→ What is needed
Look through the records below and give the number of lines holding the string "combobox", nothing more.
Provided records: Begin
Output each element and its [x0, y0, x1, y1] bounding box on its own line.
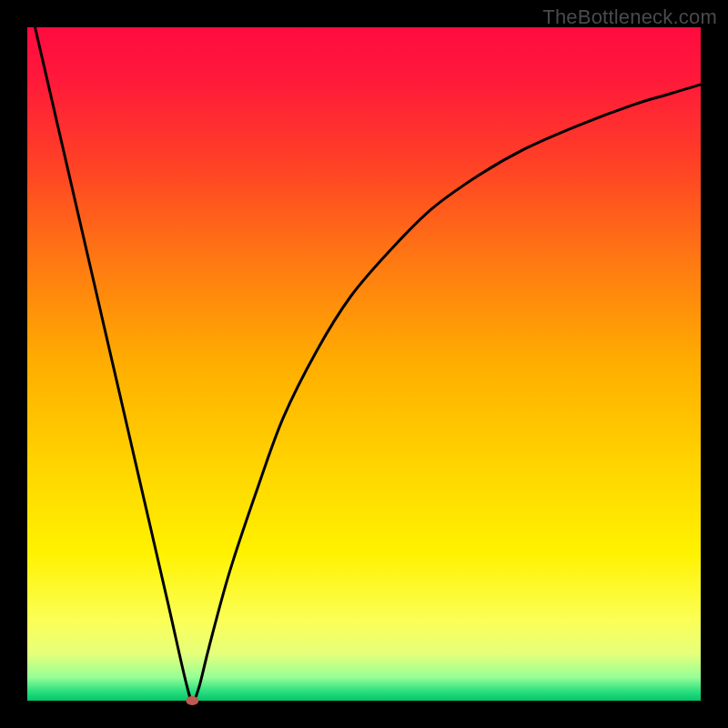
optimal-point-marker — [186, 696, 198, 705]
watermark-text: TheBottleneck.com — [542, 5, 717, 29]
chart-background-gradient — [27, 27, 701, 701]
bottleneck-chart — [0, 0, 728, 728]
chart-frame: TheBottleneck.com — [0, 0, 728, 728]
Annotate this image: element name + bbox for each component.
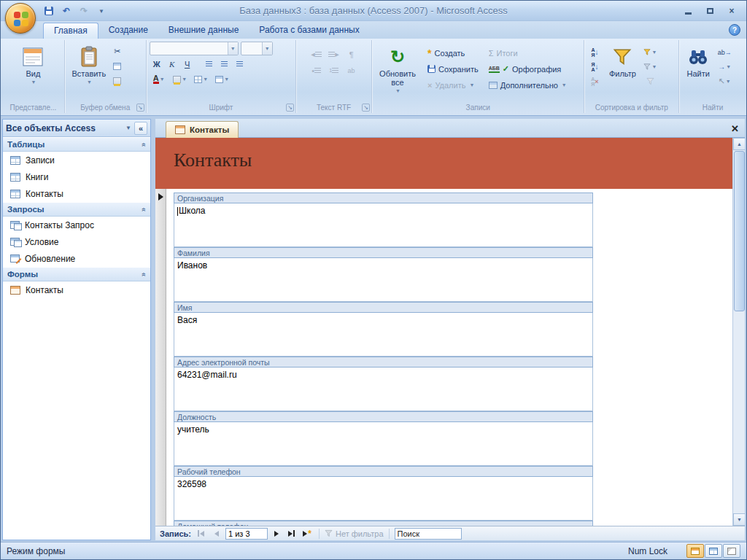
toggle-filter-button[interactable] — [643, 74, 657, 88]
italic-button[interactable]: К — [165, 57, 179, 71]
more-records-button[interactable]: Дополнительно▼ — [486, 77, 570, 93]
find-button[interactable]: Найти — [682, 42, 714, 79]
document-tab-contacts[interactable]: Контакты — [166, 121, 239, 138]
bullets-button[interactable]: • — [309, 63, 324, 77]
underline-button[interactable]: Ч — [180, 57, 195, 71]
gridlines-button[interactable]: ▼ — [192, 72, 211, 86]
bold-button[interactable]: Ж — [150, 57, 164, 71]
tab-dbtools[interactable]: Работа с базами данных — [249, 23, 369, 39]
font-dialog-launcher[interactable] — [286, 104, 294, 112]
clear-sort-button[interactable]: АЯ — [587, 74, 602, 88]
replace-button[interactable]: ab→ — [717, 45, 732, 59]
totals-button[interactable]: Итоги — [486, 45, 570, 61]
filter-button[interactable]: Фильтр — [605, 42, 640, 79]
decrease-indent-button[interactable]: ◂ — [309, 47, 324, 61]
record-selector-column[interactable] — [155, 189, 166, 526]
arrow-icon: → — [725, 49, 732, 56]
nav-item[interactable]: Контакты — [3, 281, 150, 298]
text-highlight-button[interactable]: ab — [344, 63, 359, 77]
field-input[interactable]: Вася — [174, 313, 593, 357]
nav-section-header[interactable]: Запросы» — [3, 202, 150, 217]
cut-button[interactable]: ✂ — [110, 44, 125, 58]
new-record-button[interactable]: *Создать — [425, 45, 481, 61]
field-label: Должность — [174, 411, 593, 422]
table-icon — [10, 190, 20, 198]
scroll-down-button[interactable]: ▼ — [733, 513, 745, 526]
nav-item-label: Обновление — [25, 254, 75, 264]
goto-button[interactable]: →▼ — [717, 60, 732, 74]
vertical-scrollbar[interactable]: ▲ ▼ — [732, 138, 745, 526]
close-button[interactable] — [721, 4, 742, 17]
help-button[interactable]: ? — [729, 24, 740, 36]
font-color-button[interactable]: А▼ — [150, 72, 169, 86]
advanced-filter-button[interactable]: ▼ — [643, 60, 657, 74]
field-input[interactable]: учитель — [174, 422, 593, 466]
office-button[interactable] — [5, 3, 36, 34]
sort-descending-button[interactable]: ЯА↓ — [587, 60, 602, 74]
scrollbar-thumb[interactable] — [734, 151, 745, 311]
new-blank-record-button[interactable]: * — [301, 528, 314, 540]
datasheet-view-button[interactable] — [705, 544, 722, 558]
view-button[interactable]: Вид ▼ — [10, 42, 55, 88]
field-input[interactable]: 64231@mail.ru — [174, 368, 593, 411]
minimize-button[interactable] — [678, 4, 698, 17]
nav-item[interactable]: Обновление — [3, 250, 150, 267]
record-position-box[interactable]: 1 из 3 — [225, 528, 268, 540]
nav-item[interactable]: Контакты — [3, 185, 150, 202]
chevron-down-icon: ▼ — [160, 77, 165, 82]
more-icon — [489, 82, 498, 89]
search-input[interactable]: Поиск — [395, 528, 462, 540]
last-record-button[interactable] — [285, 528, 298, 540]
sort-ascending-button[interactable]: АЯ↓ — [587, 45, 602, 59]
align-center-button[interactable] — [217, 57, 232, 71]
filter-status[interactable]: Нет фильтра — [325, 529, 384, 538]
ribbon-group-font: ▼ ▼ Ж К Ч А▼ ▼ ▼ ▼ — [147, 40, 297, 113]
font-size-combobox[interactable]: ▼ — [241, 42, 273, 55]
nav-item[interactable]: Записи — [3, 152, 150, 168]
clipboard-dialog-launcher[interactable] — [136, 104, 144, 112]
maximize-button[interactable] — [700, 4, 720, 17]
tab-create[interactable]: Создание — [98, 23, 158, 39]
document-close-button[interactable]: ✕ — [731, 125, 739, 133]
selection-filter-button[interactable]: ▼ — [643, 45, 657, 59]
numbering-button[interactable]: 1 — [327, 63, 341, 77]
first-record-button[interactable] — [195, 528, 208, 540]
field-input[interactable]: Школа — [174, 203, 593, 247]
save-record-button[interactable]: Сохранить — [425, 61, 481, 77]
richtext-dialog-launcher[interactable] — [362, 104, 370, 112]
nav-item[interactable]: Книги — [3, 168, 150, 185]
nav-section-header[interactable]: Формы» — [3, 267, 150, 281]
font-name-combobox[interactable]: ▼ — [150, 42, 239, 55]
paste-button[interactable]: Вставить ▼ — [68, 42, 110, 88]
nav-section-header[interactable]: Таблицы» — [3, 137, 150, 152]
align-left-button[interactable] — [202, 57, 217, 71]
increase-indent-button[interactable]: ▸ — [327, 47, 341, 61]
select-button[interactable]: ↖▼ — [717, 74, 732, 88]
form-field: ФамилияИванов — [174, 247, 593, 302]
nav-item[interactable]: Условие — [3, 233, 150, 250]
align-right-button[interactable] — [233, 57, 247, 71]
shutter-bar-button[interactable]: « — [134, 122, 147, 135]
nav-pane-header[interactable]: Все объекты Access ▼ « — [3, 120, 150, 137]
nav-item[interactable]: Контакты Запрос — [3, 217, 150, 233]
check-icon — [503, 64, 509, 74]
alternate-fill-button[interactable]: ▼ — [213, 72, 232, 86]
next-record-button[interactable] — [270, 528, 283, 540]
funnel-icon — [325, 529, 333, 537]
spelling-button[interactable]: АБВОрфография — [486, 61, 570, 77]
copy-button[interactable] — [110, 59, 125, 73]
field-input[interactable]: 326598 — [174, 477, 593, 521]
more-label: Дополнительно — [500, 81, 558, 90]
refresh-all-button[interactable]: Обновить все ▼ — [375, 42, 420, 96]
scroll-up-button[interactable]: ▲ — [733, 138, 745, 150]
fill-color-button[interactable]: ▼ — [171, 72, 190, 86]
format-painter-button[interactable] — [110, 74, 125, 88]
previous-record-button[interactable] — [210, 528, 223, 540]
tab-external[interactable]: Внешние данные — [158, 23, 249, 39]
delete-record-button[interactable]: Удалить▼ — [425, 77, 481, 93]
tab-home[interactable]: Главная — [43, 23, 98, 39]
direction-button[interactable]: ¶ — [344, 47, 359, 61]
design-view-button[interactable] — [723, 544, 740, 558]
field-input[interactable]: Иванов — [174, 258, 593, 302]
form-view-button[interactable] — [686, 544, 704, 558]
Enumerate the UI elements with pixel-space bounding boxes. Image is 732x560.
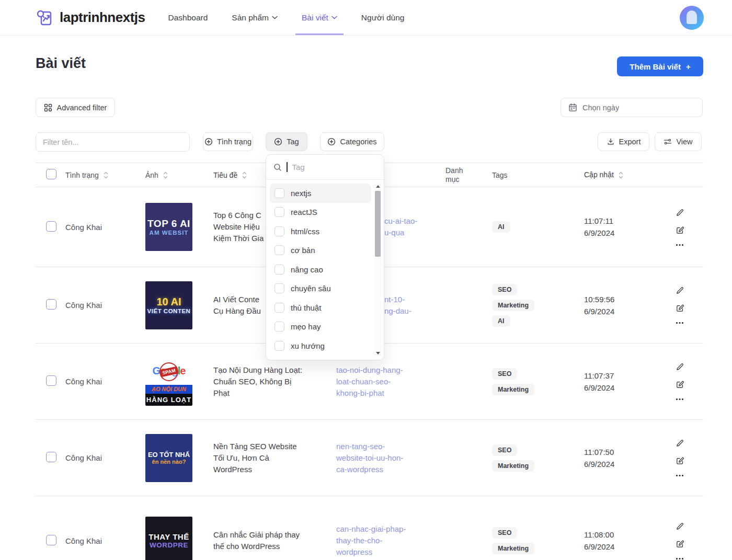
dropdown-scrollbar[interactable] xyxy=(374,183,381,357)
tag-option[interactable]: reactJS xyxy=(270,203,371,222)
tag-badge: AI xyxy=(492,221,510,233)
updated-cell: 11:07:116/9/2024 xyxy=(580,215,656,239)
top-navbar: laptrinhnextjs Dashboard Sản phẩm Bài vi… xyxy=(0,0,732,36)
categories-filter-button[interactable]: Categories xyxy=(320,132,384,151)
edit-icon[interactable] xyxy=(676,540,684,548)
page-title: Bài viết xyxy=(36,55,86,72)
plus-icon: + xyxy=(686,62,691,71)
tag-option[interactable]: nâng cao xyxy=(270,260,371,279)
sort-icon xyxy=(103,172,109,179)
edit-icon[interactable] xyxy=(676,380,684,389)
header-checkbox[interactable] xyxy=(46,169,56,179)
updated-cell: 11:08:006/9/2024 xyxy=(580,529,656,553)
tag-search-placeholder: Tag xyxy=(292,163,305,172)
status-cell: Công Khai xyxy=(65,223,145,232)
name-filter-input[interactable] xyxy=(36,132,190,152)
tag-checkbox[interactable] xyxy=(274,226,284,236)
tag-badge: SEO xyxy=(492,444,517,456)
tag-checkbox[interactable] xyxy=(274,245,284,255)
chevron-down-icon xyxy=(272,16,278,19)
brand-name: laptrinhnextjs xyxy=(60,9,145,26)
tag-badge: Marketing xyxy=(492,460,534,472)
col-header-updated[interactable]: Cập nhật xyxy=(584,169,656,181)
pencil-icon[interactable] xyxy=(676,286,684,295)
pencil-icon[interactable] xyxy=(676,439,684,448)
more-icon[interactable] xyxy=(676,244,684,246)
main-nav: Dashboard Sản phẩm Bài viết Người dùng xyxy=(168,0,404,35)
tag-checkbox[interactable] xyxy=(274,283,284,293)
tag-checkbox[interactable] xyxy=(274,265,284,275)
post-slug-link[interactable]: nen-tang-seo- website-toi-uu-hon- ca-wor… xyxy=(336,441,442,475)
tag-badge: Marketing xyxy=(492,543,534,554)
tag-option[interactable]: xu hướng xyxy=(270,336,371,356)
export-button[interactable]: Export xyxy=(598,132,649,151)
status-cell: Công Khai xyxy=(65,377,145,386)
circle-plus-icon xyxy=(204,138,213,146)
advanced-filter-icon xyxy=(44,104,52,112)
post-slug-link[interactable]: tao-noi-dung-hang- loat-chuan-seo- khong… xyxy=(336,364,442,399)
tag-badge: AI xyxy=(492,315,510,327)
tag-checkbox[interactable] xyxy=(274,207,284,217)
tag-checkbox[interactable] xyxy=(274,322,284,332)
edit-icon[interactable] xyxy=(676,304,684,313)
add-post-button[interactable]: Thêm Bài viết + xyxy=(617,56,703,76)
tag-option[interactable]: cơ bản xyxy=(270,241,371,260)
tag-search-box[interactable]: Tag xyxy=(266,155,384,180)
row-checkbox[interactable] xyxy=(46,375,56,386)
tag-option[interactable]: chuyên sâu xyxy=(270,279,371,299)
col-header-status[interactable]: Tình trạng xyxy=(65,171,145,179)
tag-option[interactable]: thủ thuật xyxy=(270,298,371,317)
nav-users[interactable]: Người dùng xyxy=(361,0,405,35)
date-picker[interactable]: Chọn ngày xyxy=(561,98,703,117)
row-checkbox[interactable] xyxy=(46,299,56,310)
tag-checkbox[interactable] xyxy=(274,341,284,351)
col-header-image[interactable]: Ảnh xyxy=(145,171,213,179)
tag-filter-button[interactable]: Tag xyxy=(266,132,307,151)
avatar[interactable] xyxy=(680,6,704,30)
sort-icon xyxy=(618,172,624,179)
tag-options-list: nextjs reactJS html/css cơ bản nâng cao … xyxy=(266,180,384,359)
updated-cell: 11:07:506/9/2024 xyxy=(580,446,656,470)
row-checkbox[interactable] xyxy=(46,452,56,462)
row-checkbox[interactable] xyxy=(46,221,56,232)
tag-dropdown: Tag nextjs reactJS html/css cơ bản nâng … xyxy=(266,154,384,360)
view-button[interactable]: View xyxy=(655,132,702,151)
tag-option[interactable]: html/css xyxy=(270,222,371,241)
scrollbar-up-arrow[interactable] xyxy=(374,183,381,190)
pencil-icon[interactable] xyxy=(676,522,684,531)
tag-badge: Marketing xyxy=(492,384,534,395)
tag-checkbox[interactable] xyxy=(274,188,284,198)
status-filter-button[interactable]: Tình trạng xyxy=(203,132,253,151)
edit-icon[interactable] xyxy=(676,456,684,465)
scrollbar-down-arrow[interactable] xyxy=(374,350,381,357)
post-slug-link[interactable]: can-nhac-giai-phap- thay-the-cho- wordpr… xyxy=(336,523,442,558)
table-row: Công Khai EO TỐT NHẤ ên nền nào? Nền Tản… xyxy=(36,420,703,496)
post-thumbnail: THAY THẾ WORDPRE xyxy=(145,517,192,560)
advanced-filter-button[interactable]: Advanced filter xyxy=(36,98,115,117)
pencil-icon[interactable] xyxy=(676,362,684,371)
nav-posts[interactable]: Bài viết xyxy=(302,0,337,35)
nav-products[interactable]: Sản phẩm xyxy=(232,0,278,35)
edit-icon[interactable] xyxy=(676,226,684,235)
more-icon[interactable] xyxy=(676,398,684,401)
post-title: Cân nhắc Giải pháp thay thế cho WordPres… xyxy=(213,529,336,552)
pencil-icon[interactable] xyxy=(676,208,684,217)
tag-option[interactable]: nextjs xyxy=(270,184,371,203)
row-checkbox[interactable] xyxy=(46,535,56,545)
tag-checkbox[interactable] xyxy=(274,303,284,313)
search-icon xyxy=(273,163,282,172)
status-cell: Công Khai xyxy=(65,301,145,310)
sort-icon xyxy=(163,172,168,179)
more-icon[interactable] xyxy=(676,557,684,560)
nav-dashboard[interactable]: Dashboard xyxy=(168,0,208,35)
post-title: Tạo Nội Dung Hàng Loạt: Chuẩn SEO, Không… xyxy=(213,364,336,399)
scrollbar-thumb[interactable] xyxy=(375,191,381,257)
updated-cell: 10:59:566/9/2024 xyxy=(580,293,656,317)
sort-icon xyxy=(242,172,247,179)
col-header-category: Danh mục xyxy=(442,166,489,184)
brand-logo[interactable]: laptrinhnextjs xyxy=(36,8,145,27)
more-icon[interactable] xyxy=(676,474,684,477)
tag-badge: SEO xyxy=(492,368,517,380)
more-icon[interactable] xyxy=(676,322,684,324)
tag-option[interactable]: mẹo hay xyxy=(270,317,371,337)
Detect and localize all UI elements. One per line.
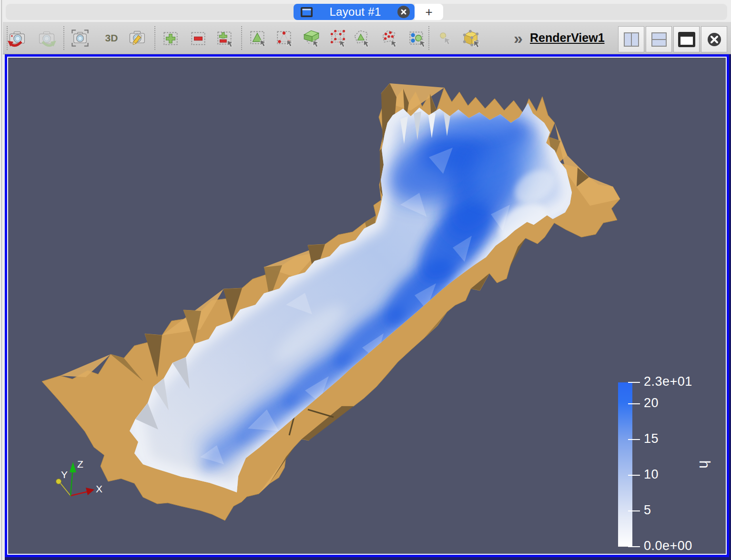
axis-z-label: Z — [77, 459, 83, 470]
camera-capture-icon — [70, 28, 90, 48]
layout-tab-bar: Layout #1 + — [3, 0, 731, 22]
select-cells-through-button[interactable] — [300, 27, 323, 50]
toggle-selection-button[interactable] — [213, 27, 236, 50]
camera-toolbar: 3D — [3, 22, 731, 54]
legend-tick — [628, 382, 640, 383]
split-horizontal-icon — [623, 32, 640, 47]
close-tab-button[interactable] — [397, 6, 410, 18]
camera-redo-icon — [37, 28, 57, 48]
legend-tick — [628, 403, 640, 404]
split-vertical-icon — [651, 32, 667, 47]
window-edge-divider — [1, 0, 2, 560]
color-legend-bar[interactable] — [618, 382, 632, 547]
toolbar-separator — [428, 26, 429, 50]
orientation-axes-widget: X Y Z — [56, 459, 103, 496]
polygon-select-cells-icon — [352, 29, 371, 48]
render-view-title-link[interactable]: RenderView1 — [530, 31, 605, 45]
close-view-button[interactable] — [701, 26, 727, 52]
legend-tick — [628, 439, 640, 440]
tab-strip: Layout #1 + — [6, 4, 727, 20]
select-frustum-cells-icon — [302, 29, 321, 48]
axis-x-label: X — [96, 483, 102, 494]
maximize-view-button[interactable] — [673, 26, 700, 52]
legend-title: h — [696, 460, 713, 468]
interactive-select-cells-button[interactable] — [406, 27, 428, 50]
hover-cell-icon — [461, 28, 481, 48]
camera-undo-icon — [7, 28, 27, 48]
reset-camera-button[interactable] — [6, 27, 29, 50]
hover-point-icon — [436, 29, 455, 48]
layout-window-icon — [300, 7, 313, 18]
add-selection-button[interactable] — [159, 27, 182, 50]
selection-plus-icon — [161, 29, 180, 48]
toolbar-overflow-button[interactable]: » — [511, 28, 526, 48]
close-icon — [400, 9, 407, 15]
split-view-vertical-button[interactable] — [646, 26, 672, 52]
water-surface — [130, 101, 572, 492]
selection-minus-icon — [189, 29, 208, 48]
adjust-camera-button[interactable] — [126, 27, 149, 50]
legend-tick-label: 2.3e+01 — [644, 374, 692, 389]
select-cells-with-polygon-button[interactable] — [350, 27, 373, 50]
select-cells-on-surface-button[interactable] — [246, 27, 269, 50]
tab-title: Layout #1 — [313, 5, 397, 19]
view-frame-edge — [729, 54, 731, 560]
maximize-icon — [678, 31, 696, 48]
select-points-on-surface-button[interactable] — [273, 27, 296, 50]
legend-tick-label: 20 — [644, 396, 659, 410]
tab-layout-1[interactable]: Layout #1 — [294, 4, 415, 20]
camera-edit-icon — [128, 28, 148, 48]
view-frame-edge — [5, 557, 731, 560]
legend-tick-label: 15 — [644, 431, 659, 446]
legend-tick — [628, 510, 640, 511]
legend-tick-label: 0.0e+00 — [644, 539, 692, 553]
select-frustum-points-icon — [329, 29, 348, 48]
legend-tick-label: 5 — [644, 503, 651, 518]
redo-camera-button[interactable] — [35, 27, 58, 50]
legend-tick — [628, 546, 640, 547]
select-points-icon — [275, 29, 294, 48]
render-view-frame: X Y Z 2.3e+01 20 15 10 5 0.0e+00 h — [5, 54, 729, 557]
selection-plus-minus-icon — [215, 29, 234, 48]
legend-tick — [628, 475, 640, 476]
render-viewport[interactable]: X Y Z 2.3e+01 20 15 10 5 0.0e+00 h — [7, 57, 727, 555]
toolbar-separator — [241, 26, 242, 50]
toolbar-separator — [154, 26, 155, 50]
select-cells-icon — [248, 29, 267, 48]
legend-tick-label: 10 — [644, 467, 659, 482]
hover-cells-button[interactable] — [459, 27, 482, 50]
close-icon — [706, 31, 722, 48]
new-layout-tab-button[interactable]: + — [415, 4, 443, 20]
paraview-window: Layout #1 + — [0, 0, 731, 560]
hover-points-button[interactable] — [434, 27, 457, 50]
subtract-selection-button[interactable] — [187, 27, 210, 50]
axis-y-label: Y — [61, 469, 68, 480]
toggle-2d-3d-button[interactable]: 3D — [100, 27, 123, 50]
polygon-select-points-icon — [380, 29, 399, 48]
select-points-with-polygon-button[interactable] — [378, 27, 401, 50]
select-points-through-button[interactable] — [327, 27, 350, 50]
toolbar-separator — [63, 26, 64, 50]
interactive-select-icon — [407, 29, 426, 48]
capture-screenshot-button[interactable] — [69, 27, 91, 50]
split-view-horizontal-button[interactable] — [618, 26, 644, 52]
Provided records: End
→ Answer for the task
2